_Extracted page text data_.

____

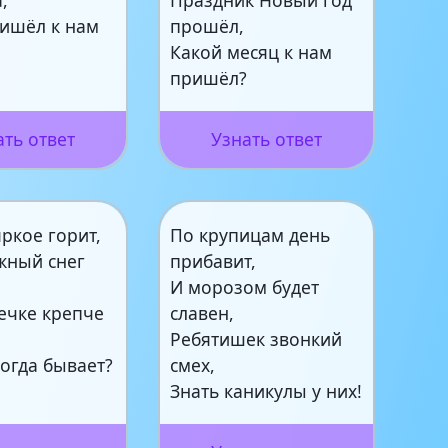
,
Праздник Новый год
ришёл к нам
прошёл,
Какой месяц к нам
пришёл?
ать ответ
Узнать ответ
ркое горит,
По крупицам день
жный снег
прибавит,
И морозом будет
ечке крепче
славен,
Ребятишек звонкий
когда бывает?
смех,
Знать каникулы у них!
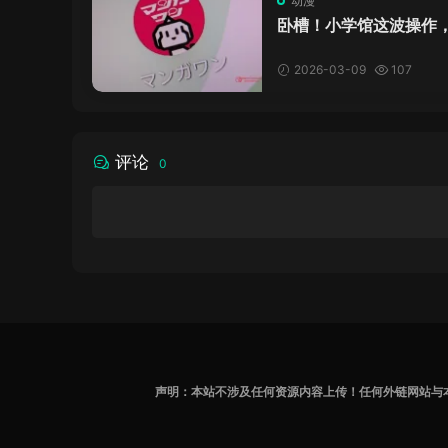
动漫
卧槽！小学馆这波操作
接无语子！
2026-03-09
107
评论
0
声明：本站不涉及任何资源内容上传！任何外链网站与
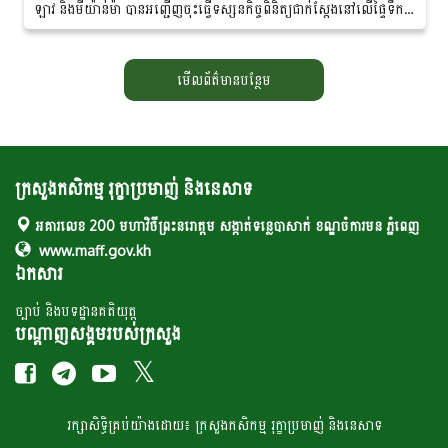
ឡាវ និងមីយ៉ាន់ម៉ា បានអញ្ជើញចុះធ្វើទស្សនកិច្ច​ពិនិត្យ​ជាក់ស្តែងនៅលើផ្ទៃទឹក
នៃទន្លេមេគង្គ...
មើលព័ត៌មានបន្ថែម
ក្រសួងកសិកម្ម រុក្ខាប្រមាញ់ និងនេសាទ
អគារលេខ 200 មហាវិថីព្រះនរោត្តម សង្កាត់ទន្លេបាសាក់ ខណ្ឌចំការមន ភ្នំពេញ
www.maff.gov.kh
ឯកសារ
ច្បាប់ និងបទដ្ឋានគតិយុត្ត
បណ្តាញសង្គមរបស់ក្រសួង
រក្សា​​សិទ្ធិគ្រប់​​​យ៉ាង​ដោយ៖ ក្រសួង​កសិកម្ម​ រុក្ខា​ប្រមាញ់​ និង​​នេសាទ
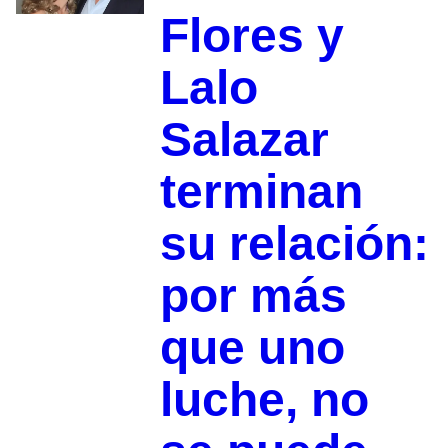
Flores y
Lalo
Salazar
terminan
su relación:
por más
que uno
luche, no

____

_EXERCISE BRIEF_. Should a record include a picture, drop the picture and write out the remainder exactly.

_SOLUTION FOR THIS TASK_.
,
Праздник Новый год
ришёл к нам
прошёл,
Какой месяц к нам
пришёл?
ать ответ
Узнать ответ
ркое горит,
По крупицам день
жный снег
прибавит,
И морозом будет
ечке крепче
славен,
Ребятишек звонкий
когда бывает?
смех,
Знать каникулы у них!
动漫
卧槽！小学馆这波操作
接无语子！
2026-03-09
107
评论
0
声明：本站不涉及任何资源内容上传！任何外链网站与
ឡាវ និងមីយ៉ាន់ម៉ា បានអញ្ជើញចុះធ្វើទស្សនកិច្ច​ពិនិត្យ​ជាក់ស្តែងនៅលើផ្ទៃទឹក
នៃទន្លេមេគង្គ...
មើលព័ត៌មានបន្ថែម
ក្រសួងកសិកម្ម រុក្ខាប្រមាញ់ និងនេសាទ
អគារលេខ 200 មហាវិថីព្រះនរោត្តម សង្កាត់ទន្លេបាសាក់ ខណ្ឌចំការមន ភ្នំពេញ
www.maff.gov.kh
ឯកសារ
ច្បាប់ និងបទដ្ឋានគតិយុត្ត
បណ្តាញសង្គមរបស់ក្រសួង
រក្សា​​សិទ្ធិគ្រប់​​​យ៉ាង​ដោយ៖ ក្រសួង​កសិកម្ម​ រុក្ខា​ប្រមាញ់​ និង​​នេសាទ
Flores y
Lalo
Salazar
terminan
su relación:
por más
que uno
luche, no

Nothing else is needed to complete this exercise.